Confindustria: in Italia ripartenza difficile per industria e servizi. Scenario mondiale debole e incerto
Secondo il Centro Studi di Confindustria, in Italia ripartenza difficile e fragile per industria e servizi, con poca fiducia per consumi e investimenti, export e turismo in rosso e ore lavorate in caduta. Buone notizie vengono dal credito in aumento, mentre non è scontato che continui il calo dello spread sovrano. Ancora debole e incerto lo scenario mondiale, con il commercio che fatica, mentre le Borse sono in recupero parziale e il petrolio segnala ripresina. L’Eurozona è ancora nel tunnel, il Regno Unito in difficoltà, negli USA la ripartenza è debole e la Cina è in timida risalita.
L’economia italiana in breve
- Risalita fragile in Italia. I dati del PMI (Purchasing Managers’ Index) confermano che, nonostante la graduale fine del lockdown dal 3 maggio e la possibilità di riapertura dell’attività, la risalita non è completa. E’ apprezzabile, ma parziale, nell’industria (45,4 a maggio), che aveva registrato un tonfo ed era già in difficoltà prima del Covid. Molto meno nei servizi (dove alcuni comparti riaprono a giugno), che restano in forte difficoltà (28,9) dopo il tracollo subito. Il problema ora è la domanda che resta bassa, per vari beni e servizi, frenando le imprese che hanno riaperto e facendo accumulare scorte.

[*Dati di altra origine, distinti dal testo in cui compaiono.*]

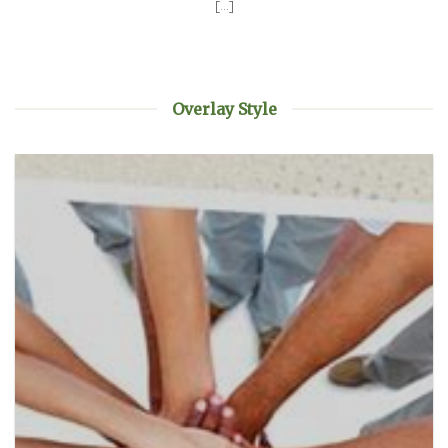
[...]
Overlay Style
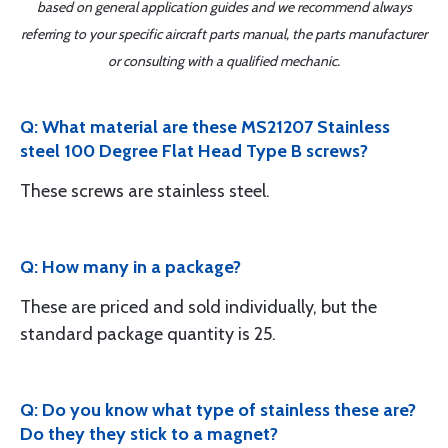
based on general application guides and we recommend always
referring to your specific aircraft parts manual, the parts manufacturer
or consulting with a qualified mechanic.
Q: What material are these MS21207 Stainless
steel 100 Degree Flat Head Type B screws?
These screws are stainless steel.
Q: How many in a package?
These are priced and sold individually, but the
standard package quantity is 25.
Q: Do you know what type of stainless these are?
Do they they stick to a magnet?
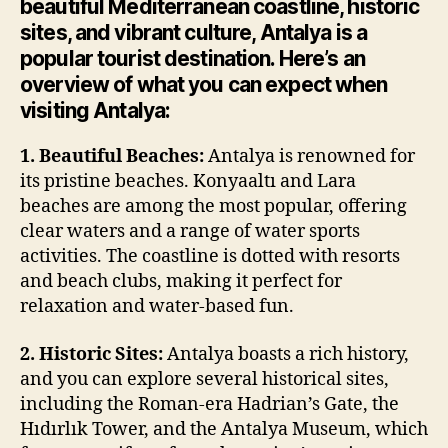
beautiful Mediterranean coastline, historic
sites, and vibrant culture, Antalya is a
popular tourist destination. Here’s an
overview of what you can expect when
visiting Antalya:
1. Beautiful Beaches:
Antalya is renowned for
its pristine beaches. Konyaaltı and Lara
beaches are among the most popular, offering
clear waters and a range of water sports
activities. The coastline is dotted with resorts
and beach clubs, making it perfect for
relaxation and water-based fun.
2. Historic Sites:
Antalya boasts a rich history,
and you can explore several historical sites,
including the Roman-era Hadrian’s Gate, the
Hıdırlık Tower, and the Antalya Museum, which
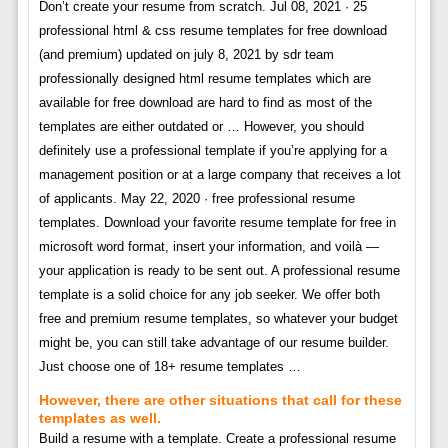
Don’t create your resume from scratch. Jul 08, 2021 · 25
professional html & css resume templates for free download
(and premium) updated on july 8, 2021 by sdr team
professionally designed html resume templates which are
available for free download are hard to find as most of the
templates are either outdated or … However, you should
definitely use a professional template if you’re applying for a
management position or at a large company that receives a lot
of applicants. May 22, 2020 · free professional resume
templates. Download your favorite resume template for free in
microsoft word format, insert your information, and voilà —
your application is ready to be sent out. A professional resume
template is a solid choice for any job seeker. We offer both
free and premium resume templates, so whatever your budget
might be, you can still take advantage of our resume builder.
Just choose one of 18+ resume templates …
However, there are other situations that call for these
templates as well.
Build a resume with a template. Create a professional resume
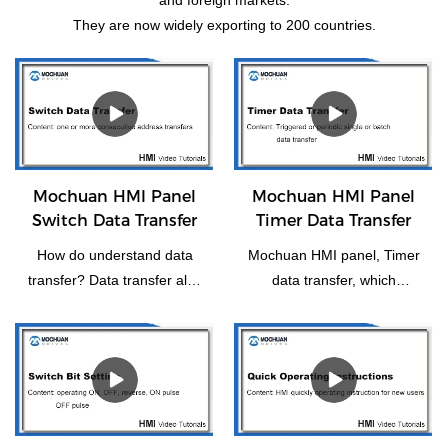
They are now widely exporting to 200 countries.
Mochuan HMI Panel
Mochuan HMI Panel
Switch Data Transfer
Timer Data Transfer
How do understand data
Mochuan HMI panel, Timer
transfer? Data transfer also
data transfer, which
means the transfer of one
functions as a trigger or
or more consecutive
periodically for individual or
addresses to another or
batch data transfer.
more consecutive
addresses.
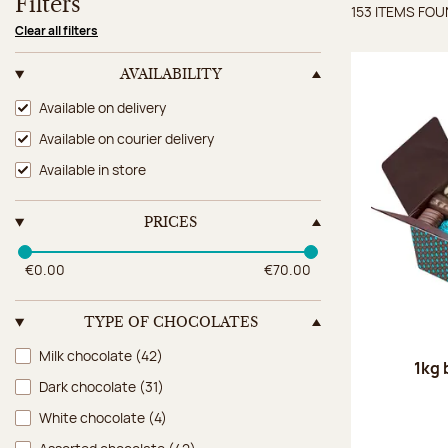
Filters
153 ITEMS FO
Items 
Clear all filters
AVAILABILITY
Availability
Available on delivery
Available on courier delivery
Available in store
PRICES
€0.00
€70.00
TYPE OF CHOCOLATES
Type of chocolates
Milk chocolate
(42)
1kg 
Dark chocolate
(31)
White chocolate
(4)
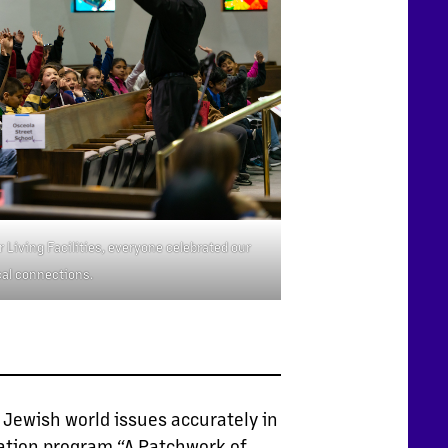
 Living Facilities, everyone celebrated our
al connections.
 Jewish world issues accurately in
cation program “A Patchwork of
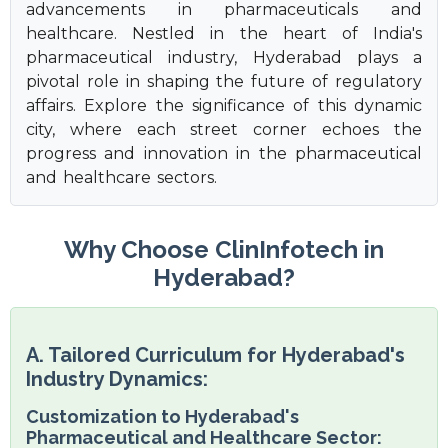
advancements in pharmaceuticals and
healthcare. Nestled in the heart of India's
pharmaceutical industry, Hyderabad plays a
pivotal role in shaping the future of regulatory
affairs. Explore the significance of this dynamic
city, where each street corner echoes the
progress and innovation in the pharmaceutical
and healthcare sectors.
Why Choose ClinInfotech in
Hyderabad?
A. Tailored Curriculum for Hyderabad's
Industry Dynamics:
Customization to Hyderabad's
Pharmaceutical and Healthcare Sector:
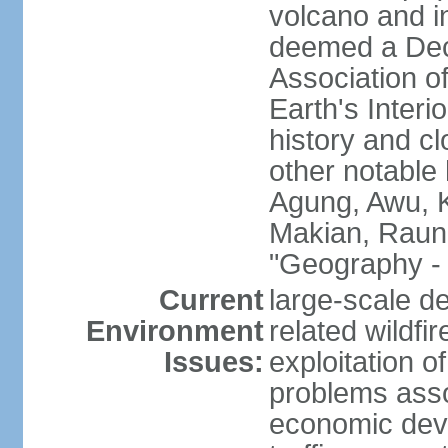
volcano and i
deemed a Deca
Association o
Earth's Interi
history and c
other notable 
Agung, Awu, K
Makian, Raun
"Geography - 
Current
large-scale de
Environment
related wildf
Issues:
exploitation 
problems asso
economic devel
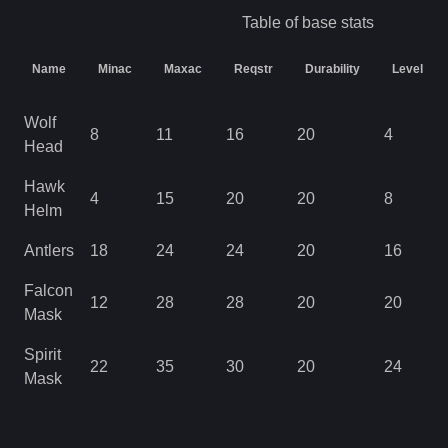
Table of base stats
Name
Minac
Maxac
Reqstr
Durability
Level
Wolf
8
11
16
20
4
Head
Hawk
4
15
20
20
8
Helm
Antlers
18
24
24
20
16
Falcon
12
28
28
20
20
Mask
Spirit
22
35
30
20
24
Mask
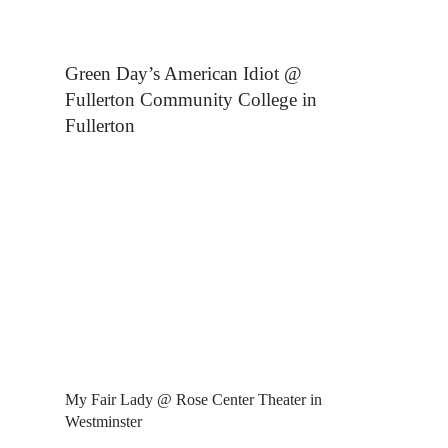
Green Day’s American Idiot @
Fullerton Community College in
Fullerton
My Fair Lady @ Rose Center Theater in
Westminster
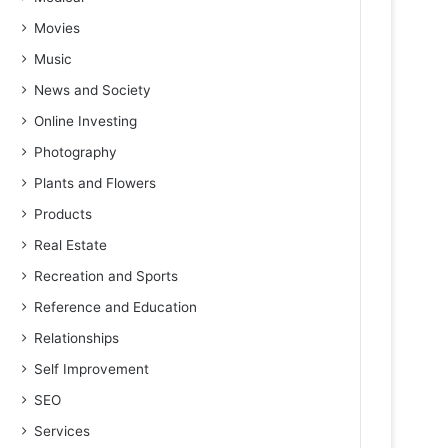
Movies
Music
News and Society
Online Investing
Photography
Plants and Flowers
Products
Real Estate
Recreation and Sports
Reference and Education
Relationships
Self Improvement
SEO
Services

- 2° trimestre compromesso. In aprile la produzione industriale è scesa del 19,1% (-28,4% a marzo), con cali marcati in tessile-abbigliamento, gomma-plastica, mezzi di trasporto; nonostante il recupero atteso in maggio e giugno, il 2° trimestre registrerà un calo intorno a -20%. Si conferma, perciò, un crollo del PIL (stimato a circa -9,0%, dopo -5,3% nel 1°). Questo sarà il punto di minimo della recessione, perché con la risalita faticosamente avviata si creano le condizioni per registrare un rimbalzo nel 3° trimestre.
- Poca fiducia per consumi e investimenti. A maggio la fiducia dei consumatori resta bassa e i giudizi sull’opportunità di acquisto di beni durevoli molto negativi: brutto segnale per i consumi. Ancora compressa anche la fiducia tra le imprese manifatturiere, con gli ordini interni dei produttori di beni di consumo e di capitale che restano molto ridotti: arduo programmare investimenti in tale contesto.

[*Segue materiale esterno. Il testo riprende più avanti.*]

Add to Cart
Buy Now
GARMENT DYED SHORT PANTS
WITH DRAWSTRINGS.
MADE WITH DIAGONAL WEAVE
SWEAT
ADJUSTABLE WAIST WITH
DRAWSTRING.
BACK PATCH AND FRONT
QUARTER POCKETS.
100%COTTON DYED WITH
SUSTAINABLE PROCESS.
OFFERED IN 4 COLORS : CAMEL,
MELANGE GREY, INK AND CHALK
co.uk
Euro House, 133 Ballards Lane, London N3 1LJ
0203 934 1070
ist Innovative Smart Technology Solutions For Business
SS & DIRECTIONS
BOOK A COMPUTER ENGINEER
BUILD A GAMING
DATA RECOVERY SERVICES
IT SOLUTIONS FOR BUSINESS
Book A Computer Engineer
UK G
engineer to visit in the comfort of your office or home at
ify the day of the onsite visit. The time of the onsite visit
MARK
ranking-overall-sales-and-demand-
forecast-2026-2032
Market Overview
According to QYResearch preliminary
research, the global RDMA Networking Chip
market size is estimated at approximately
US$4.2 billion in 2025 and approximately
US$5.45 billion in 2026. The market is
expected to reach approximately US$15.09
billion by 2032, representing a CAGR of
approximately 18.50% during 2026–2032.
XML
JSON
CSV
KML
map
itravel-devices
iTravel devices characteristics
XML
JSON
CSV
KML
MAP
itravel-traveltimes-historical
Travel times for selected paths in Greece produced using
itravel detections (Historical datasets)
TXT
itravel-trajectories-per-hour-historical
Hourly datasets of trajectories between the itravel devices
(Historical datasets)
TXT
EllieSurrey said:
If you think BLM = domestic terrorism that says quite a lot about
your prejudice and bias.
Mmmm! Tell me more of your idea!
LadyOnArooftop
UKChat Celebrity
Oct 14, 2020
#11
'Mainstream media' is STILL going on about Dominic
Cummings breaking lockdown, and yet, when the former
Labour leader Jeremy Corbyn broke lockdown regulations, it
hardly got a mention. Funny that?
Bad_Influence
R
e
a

- Export e turismo in rosso. L’export di beni è crollato di un ulteriore 34,5% in aprile (-16,3% a marzo). La caduta è diffusa ai principali mercati, più forte per beni di investimento e di consumo durevole, i cui acquisti possono essere posticipati. Gli ordini esteri indicano risalita da maggio, ma su livelli molto bassi. I flussi turistici si sono interrotti già a marzo: -83,4% annuo le spese dei viaggiatori stranieri.
- Ore lavorate in caduta. Già a metà maggio le ore autorizzate di CIG “Covid” erano oltre il picco del 2010. Il ricorso alla CIG permetterà un aggiustamento al ribasso delle ore lavorate per occupato e la tenuta dei posti di lavoro. In aprile gli occupati sono calati (-274mila), gli inattivi saliti molto (+746mila).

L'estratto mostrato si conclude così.